To generate an identity block and train the model, generally you need $U1(\theta_{1a}) U1(\theta_{1b})^{\dagger}$ and not $U1(\theta_1) U1(\theta_1)^{\dagger}$. Initially $\theta_{1a}$ and $\theta_{1b}$ are the same angles but they are learned independently. Otherwise, you will always get the identity even after training. The choice for the number of identity blocks is empirical. The deeper the block, the smaller the variance in the middle of the block. But at the start and end of the block, the variance of the parameter gradients should be large.
In [0]:
def generate_identity_qnn(qubits, symbol, block_depth, total_depth):
"""Generate random QNN's with the same structure from Grant et al."""
circuit = cirq.Circuit()
# Generate initial block with symbol.
prep_and_U = generate_random_qnn(qubits, symbol, block_depth)
circuit += prep_and_U
# Generate dagger of initial block without symbol.
U_dagger = (prep_and_U[1:])**-1
circuit += cirq.resolve_parameters(
U_dagger, param_resolver={symbol: np.random.uniform() * 2 * np.pi})
for d in range(total_depth - 1):
# Get a random QNN.
prep_and_U_circuit = generate_random_qnn(
qubits,
np.random.uniform() * 2 * np.pi, block_depth)
# Remove the state-prep component
U_circuit = prep_and_U_circuit[1:]
# Add U
circuit += U_circuit
# Add U^dagger
circuit += U_circuit**-1
return circuit
generate_identity_qnn(cirq.GridQubit.rect(1, 3), sympy.Symbol('theta'), 2, 2)
In [0]:
block_depth = 10
total_depth = 5
heuristic_theta_var = []
for n in n_qubits:
# Generate the identity block circuits and observable for the given n.

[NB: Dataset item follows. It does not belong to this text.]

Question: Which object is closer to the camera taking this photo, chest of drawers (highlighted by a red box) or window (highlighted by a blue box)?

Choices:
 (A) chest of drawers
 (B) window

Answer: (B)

qubits = cirq.GridQubit.rect(1, n)
symbol = sympy.Symbol('theta')
circuits = [
generate_identity_qnn(qubits, symbol, block_depth, total_depth)

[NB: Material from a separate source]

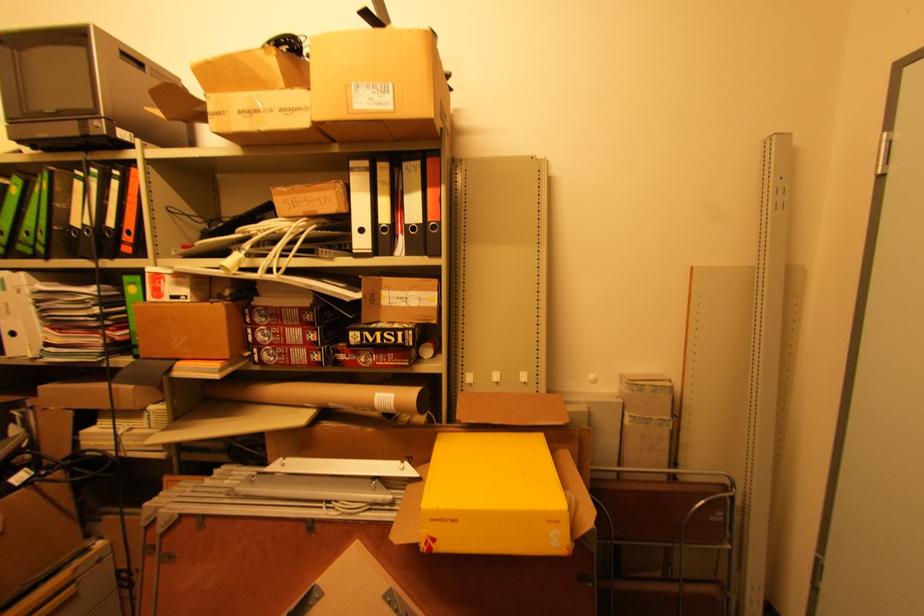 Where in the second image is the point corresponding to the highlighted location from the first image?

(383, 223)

for _ in range(n_circuits)
]
op = cirq.Z(qubits[0]) * cirq.Z(qubits[1])
heuristic_theta_var.append(process_batch(circuits, symbol, op))
plt.semilogy(n_qubits, theta_var)
plt.semilogy(n_qubits, heuristic_theta_var)
plt.title('Heuristic vs. Random')
plt.xlabel('n_qubits')
plt.ylabel('$\\partial \\theta$ variance')
plt.show()
This is a great improvement in getting stronger gradient signals from (near) random QNNs.